[Saved entries]
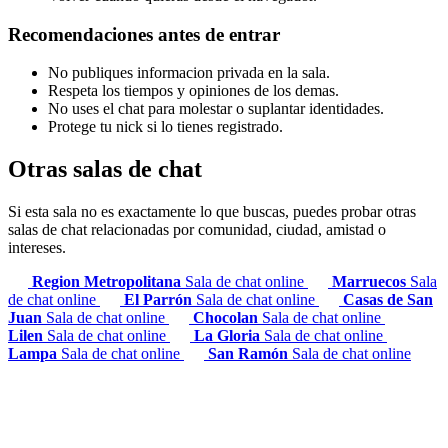
Recomendaciones antes de entrar
No publiques informacion privada en la sala.
Respeta los tiempos y opiniones de los demas.
No uses el chat para molestar o suplantar identidades.
Protege tu nick si lo tienes registrado.
Otras salas de chat
Si esta sala no es exactamente lo que buscas, puedes probar otras
salas de chat relacionadas por comunidad, ciudad, amistad o
intereses.
Region Metropolitana
Sala de chat online
Marruecos
Sala
de chat online
El Parrón
Sala de chat online
Casas de San
Juan
Sala de chat online
Chocolan
Sala de chat online
Lilen
Sala de chat online
La Gloria
Sala de chat online
Lampa
Sala de chat online
San Ramón
Sala de chat online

▶ _WHAT TO DO_: Transcribe each record above exactly, leaving every picture out of the copy.

▶ _ANSWER_:
Recomendaciones antes de entrar
No publiques informacion privada en la sala.
Respeta los tiempos y opiniones de los demas.
No uses el chat para molestar o suplantar identidades.
Protege tu nick si lo tienes registrado.
Otras salas de chat
Si esta sala no es exactamente lo que buscas, puedes probar otras
salas de chat relacionadas por comunidad, ciudad, amistad o
intereses.
Region Metropolitana
Sala de chat online
Marruecos
Sala
de chat online
El Parrón
Sala de chat online
Casas de San
Juan
Sala de chat online
Chocolan
Sala de chat online
Lilen
Sala de chat online
La Gloria
Sala de chat online
Lampa
Sala de chat online
San Ramón
Sala de chat online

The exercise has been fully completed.